[DATA FOR THE TASK]
╔══

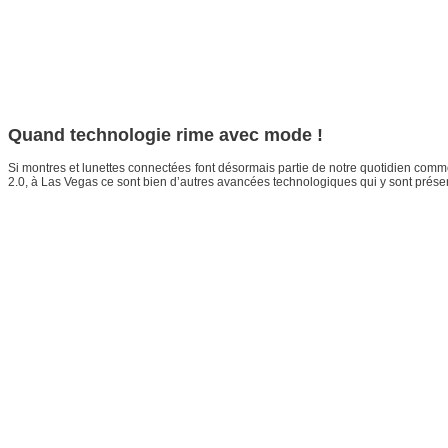
Quand technologie rime avec mode !
Si montres et lunettes connectées font désormais partie de notre quotidien comm
2.0, à Las Vegas ce sont bien d’autres avancées technologiques qui y sont pré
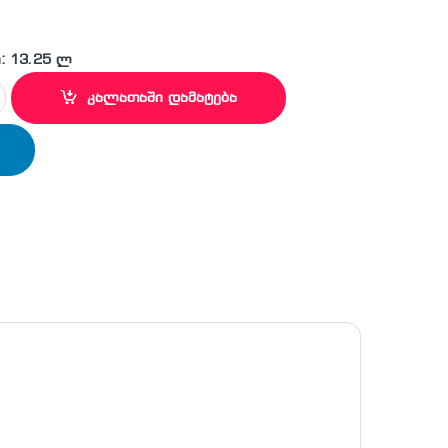
: 13.25 ლ
ი რადიატორი DEMIRDOKUM FIX 600X900 DD quantity
კალათაში დამატება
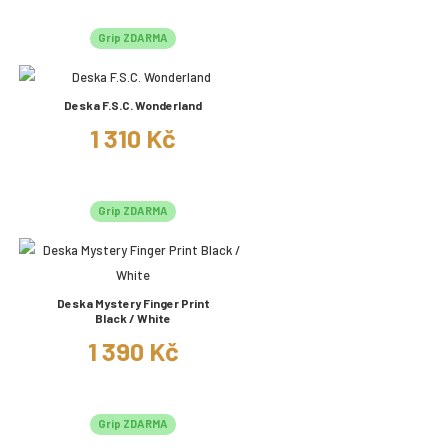
Grip ZDARMA
Deska F.S.C. Wonderland
1 310 Kč
Grip ZDARMA
Deska Mystery Finger Print
Black / White
1 390 Kč
Grip ZDARMA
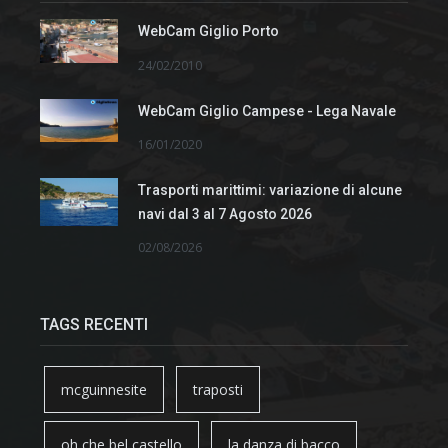
WebCam Giglio Porto
24/02/2010
WebCam Giglio Campese - Lega Navale
16/01/2020
Trasporti marittimi: variazione di alcune
navi dal 3 al 7 Agosto 2026
02/08/2026
TAGS RECENTI
mcguinnesite
traposti
oh che bel castello
la danza di bacco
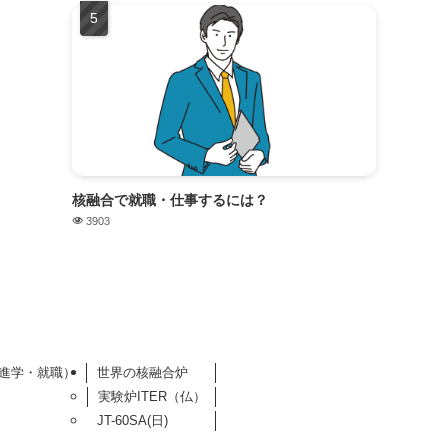
核融合で就職・仕事するには？
3903
進学・就職）
世界の核融合炉
実験炉ITER（仏）
JT-60SA(日)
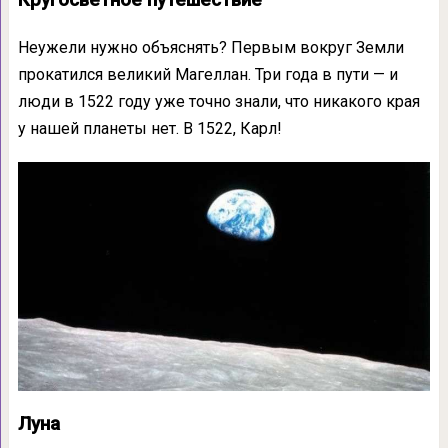
Неужели нужно объяснять? Первым вокруг Земли
прокатился великий Магеллан. Три года в пути — и
люди в 1522 году уже точно знали, что никакого края
у нашей планеты нет. В 1522, Карл!
Луна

╚══

[DESCRIPTION OF THE TASK] Print nothing except the lines from the one with "WebCam Giglio Porto" through the last line of the listing, exactly as written and with pictures removed.

[EXPECTED OUTPUT]
WebCam Giglio Porto
24/02/2010
WebCam Giglio Campese - Lega Navale
16/01/2020
Trasporti marittimi: variazione di alcune
navi dal 3 al 7 Agosto 2026
02/08/2026
TAGS RECENTI
mcguinnesite
traposti
oh che bel castello
la danza di bacco
核融合で就職・仕事するには？
3903
進学・就職）
世界の核融合炉
実験炉ITER（仏）
JT-60SA(日)
Неужели нужно объяснять? Первым вокруг Земли
прокатился великий Магеллан. Три года в пути — и
люди в 1522 году уже точно знали, что никакого края
у нашей планеты нет. В 1522, Карл!
Луна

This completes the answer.